→ **WHAT THIS TASK INVOLVES**: Reproduce the lines below verbatim. Pictures are to be omitted.

Dataset items
<<<<

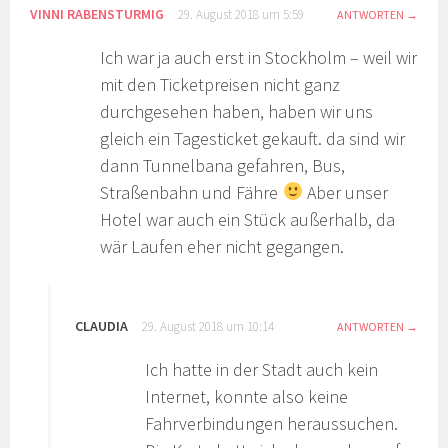
VINNI RABENSTURMIG
29. August 2018 um 5:59
ANTWORTEN
Ich war ja auch erst in Stockholm – weil wir
mit den Ticketpreisen nicht ganz
durchgesehen haben, haben wir uns
gleich ein Tagesticket gekauft. da sind wir
dann Tunnelbana gefahren, Bus,
Straßenbahn und Fähre
Aber unser
Hotel war auch ein Stück außerhalb, da
wär Laufen eher nicht gegangen.
CLAUDIA
29. August 2018 um 10:14
ANTWORTEN
Ich hatte in der Stadt auch kein
Internet, konnte also keine
Fahrverbindungen heraussuchen.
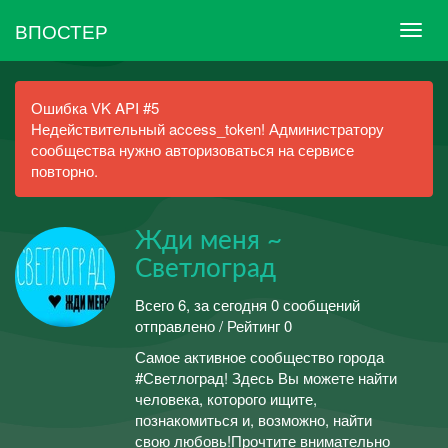
ВПОСТЕР
Ошибка VK API #5
Недействительный access_token! Администратору
сообщества нужно авторизоваться на сервисе
повторно.
Жди меня ~
Светлоград
Всего 6, за сегодня 0 сообщений
отправлено / Рейтинг 0
Самое активное сообщество города
#Светлоград! Здесь Вы можете найти
человека, которого ищите,
познакомиться и, возможно, найти
свою любовь!Прочтите внимательно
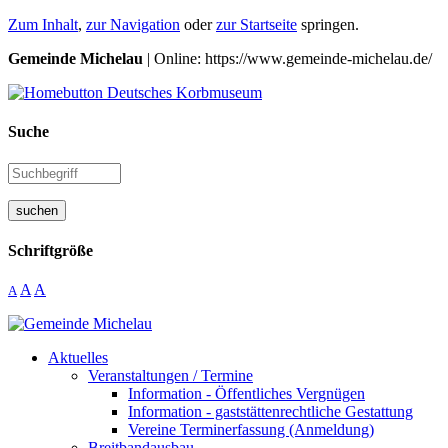
Zum Inhalt
,
zur Navigation
oder
zur Startseite
springen.
Gemeinde Michelau
| Online: https://www.gemeinde-michelau.de/
Suche
suchen
Schriftgröße
A
A
A
Aktuelles
Veranstaltungen / Termine
Information - Öffentliches Vergnügen
Information - gaststättenrechtliche Gestattung
Vereine Terminerfassung (Anmeldung)
Breitbandausbau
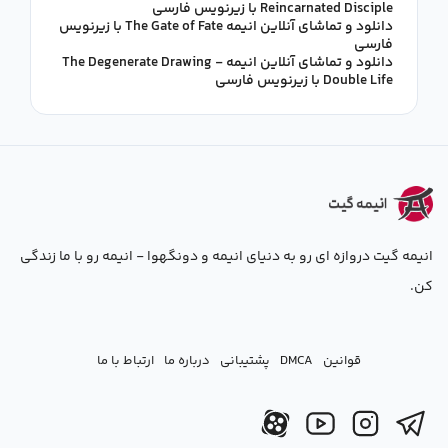
Reincarnated Disciple با زیرنویس فارسی
دانلود و تماشای آنلاین انیمه The Gate of Fate با زیرنویس
فارسی
دانلود و تماشای آنلاین انیمه The Degenerate Drawing -
Double Life با زیرنویس فارسی
انیمه گیت دروازه ای رو به دنیای انیمه و دونگهوا - انیمه رو با ما زندگی
کن.
قوانین
DMCA
پشتیبانی
درباره ما
ارتباط با ما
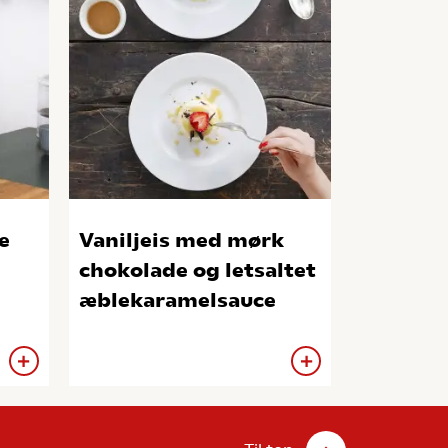
e
Vaniljeis med mørk
chokolade og letsaltet
æblekaramelsauce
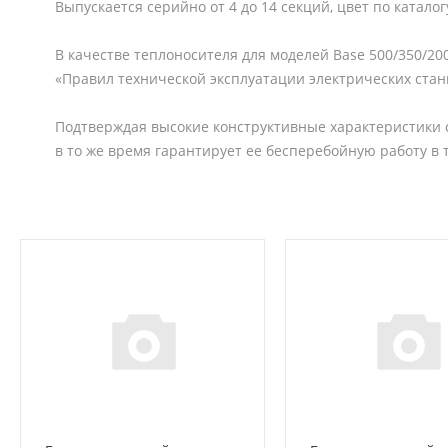
Выпускается серийно от 4 до 14 секций, цвет по каталог
В качестве теплоносителя для моделей Base 500/350/200
«Правил технической эксплуатации электрических стан
Подтверждая высокие конструктивные характеристики с
в то же время гарантирует ее бесперебойную работу в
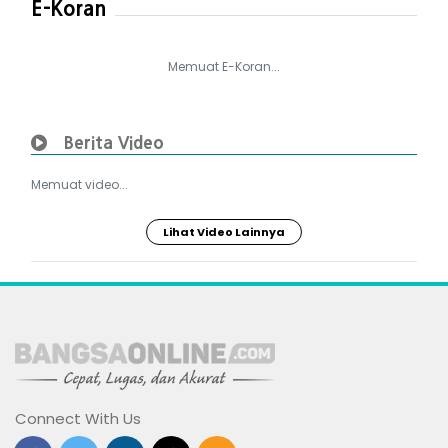
E-Koran
Memuat E-Koran...
Berita Video
Memuat video...
Lihat Video Lainnya
Connect With Us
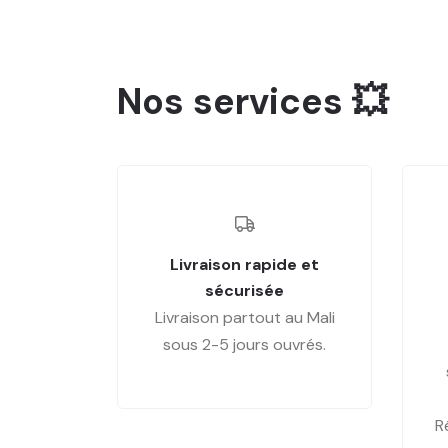
Nos services 💥
Livraison rapide et
sécurisée
Livraison partout au Mali
sous 2-5 jours ouvrés.
R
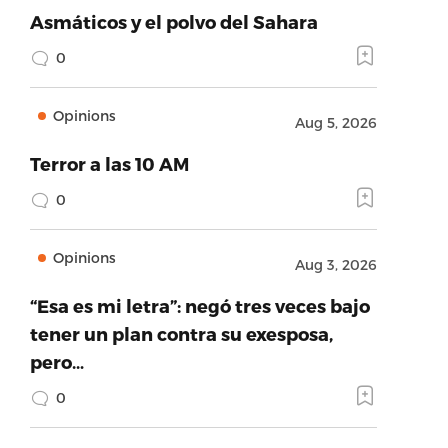
Asmáticos y el polvo del Sahara
0
Opinions
Aug 5, 2026
Terror a las 10 AM
0
Opinions
Aug 3, 2026
“Esa es mi letra”: negó tres veces bajo
tener un plan contra su exesposa,
pero…
0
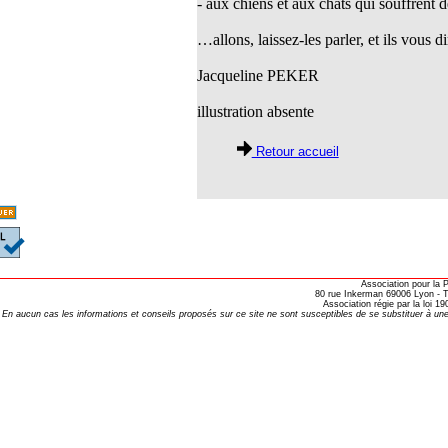
- aux chiens et aux chats qui souffrent d
opathie
…allons, laissez-les parler, et ils vous
le de l’EFHPA le 26/10/2019 à
Jacqueline PEKER
lidarité Homéopathie »
illustration absente
, Protection Auditive et Idées Reçues
Retour accueil
onaria
e Forme au Quotidien
Association pour la
80 rue Inkerman 69006 Lyon - Te
Association régie par la loi 
s hormones ?
En aucun cas les informations et conseils proposés sur ce site ne sont susceptibles de se substituer à une
AL.)
-parodontale à Skoura
t homéopathie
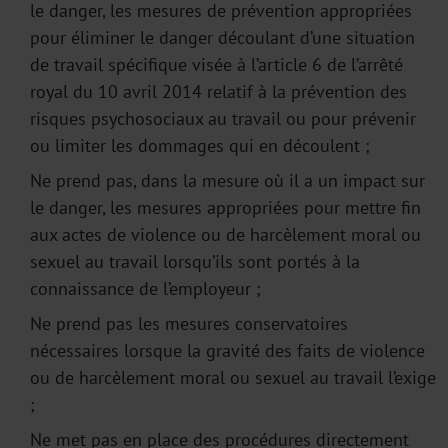
le danger, les mesures de prévention appropriées
pour éliminer le danger découlant d’une situation
de travail spécifique visée à l’article 6 de l’arrêté
royal du 10 avril 2014 relatif à la prévention des
risques psychosociaux au travail ou pour prévenir
ou limiter les dommages qui en découlent ;
Ne prend pas, dans la mesure où il a un impact sur
le danger, les mesures appropriées pour mettre fin
aux actes de violence ou de harcèlement moral ou
sexuel au travail lorsqu’ils sont portés à la
connaissance de l’employeur ;
Ne prend pas les mesures conservatoires
nécessaires lorsque la gravité des faits de violence
ou de harcèlement moral ou sexuel au travail l’exige
;
Ne met pas en place des procédures directement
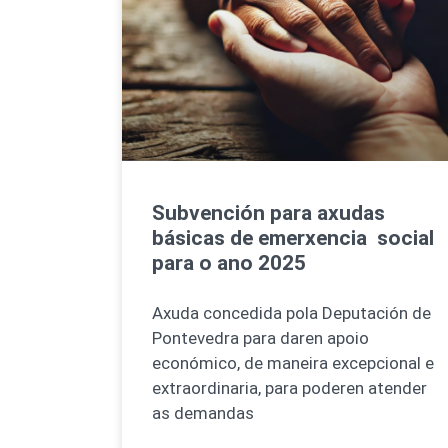
Subvención para axudas
básicas de emerxencia social
para o ano 2025
Axuda concedida pola Deputación de
Pontevedra para daren apoio
económico, de maneira excepcional e
extraordinaria, para poderen atender
as demandas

>>>>

→ **EXPECTED ANSWER**:
VINNI RABENSTURMIG
29. August 2018 um 5:59
ANTWORTEN
Ich war ja auch erst in Stockholm – weil wir
mit den Ticketpreisen nicht ganz
durchgesehen haben, haben wir uns
gleich ein Tagesticket gekauft. da sind wir
dann Tunnelbana gefahren, Bus,
Straßenbahn und Fähre
Aber unser
Hotel war auch ein Stück außerhalb, da
wär Laufen eher nicht gegangen.
CLAUDIA
29. August 2018 um 10:14
ANTWORTEN
Ich hatte in der Stadt auch kein
Internet, konnte also keine
Fahrverbindungen heraussuchen.
ВПОСТЕР
Ошибка VK API #5
Недействительный access_token! Администратору
сообщества нужно авторизоваться на сервисе
повторно.
Жди меня ~
Светлоград
Всего 6, за сегодня 0 сообщений
отправлено / Рейтинг 0
Самое активное сообщество города
#Светлоград! Здесь Вы можете найти
человека, которого ищите,
познакомиться и, возможно, найти
свою любовь!Прочтите внимательно
Zum Inhalt
,
zur Navigation
oder
zur Startseite
springen.
Gemeinde Michelau
| Online: https://www.gemeinde-michelau.de/
Suche
suchen
Schriftgröße
A
A
A
Aktuelles
Veranstaltungen / Termine
Information - Öffentliches Vergnügen
Information - gaststättenrechtliche Gestattung
Vereine Terminerfassung (Anmeldung)
Breitbandausbau
Reincarnated Disciple با زیرنویس فارسی
دانلود و تماشای آنلاین انیمه The Gate of Fate با زیرنویس
فارسی
دانلود و تماشای آنلاین انیمه The Degenerate Drawing -
Double Life با زیرنویس فارسی
انیمه گیت دروازه ای رو به دنیای انیمه و دونگهوا - انیمه رو با ما زندگی
کن.
قوانین
DMCA
پشتیبانی
درباره ما
ارتباط با ما
e
Vaniljeis med mørk
chokolade og letsaltet
æblekaramelsauce
Выпускается серийно от 4 до 14 секций, цвет по каталог
В качестве теплоносителя для моделей Base 500/350/200
«Правил технической эксплуатации электрических стан
Подтверждая высокие конструктивные характеристики с
в то же время гарантирует ее бесперебойную работу в
E-Koran
Memuat E-Koran...
Berita Video
Memuat video...
Lihat Video Lainnya
Connect With Us
Nos services 💥
Livraison rapide et
sécurisée
Livraison partout au Mali
sous 2-5 jours ouvrés.
R
Asmáticos y el polvo del Sahara
0
Opinions
Aug 5, 2026
Terror a las 10 AM
0
Opinions
Aug 3, 2026
“Esa es mi letra”: negó tres veces bajo
tener un plan contra su exesposa,
pero…
0
- aux chiens et aux chats qui souffrent d
opathie
…allons, laissez-les parler, et ils vous
le de l’EFHPA le 26/10/2019 à
Jacqueline PEKER
lidarité Homéopathie »
illustration absente
, Protection Auditive et Idées Reçues
Retour accueil
onaria
e Forme au Quotidien
Association pour la
80 rue Inkerman 69006 Lyon - Te
Association régie par la loi 
s hormones ?
En aucun cas les informations et conseils proposés sur ce site ne sont susceptibles de se substituer à une
AL.)
-parodontale à Skoura
t homéopathie
le danger, les mesures de prévention appropriées
pour éliminer le danger découlant d’une situation
de travail spécifique visée à l’article 6 de l’arrêté
royal du 10 avril 2014 relatif à la prévention des
risques psychosociaux au travail ou pour prévenir
ou limiter les dommages qui en découlent ;
Ne prend pas, dans la mesure où il a un impact sur
le danger, les mesures appropriées pour mettre fin
aux actes de violence ou de harcèlement moral ou
sexuel au travail lorsqu’ils sont portés à la
connaissance de l’employeur ;
Ne prend pas les mesures conservatoires
nécessaires lorsque la gravité des faits de violence
ou de harcèlement moral ou sexuel au travail l’exige
;
Ne met pas en place des procédures directement
Subvención para axudas
básicas de emerxencia social
para o ano 2025
Axuda concedida pola Deputación de
Pontevedra para daren apoio
económico, de maneira excepcional e
extraordinaria, para poderen atender
as demandas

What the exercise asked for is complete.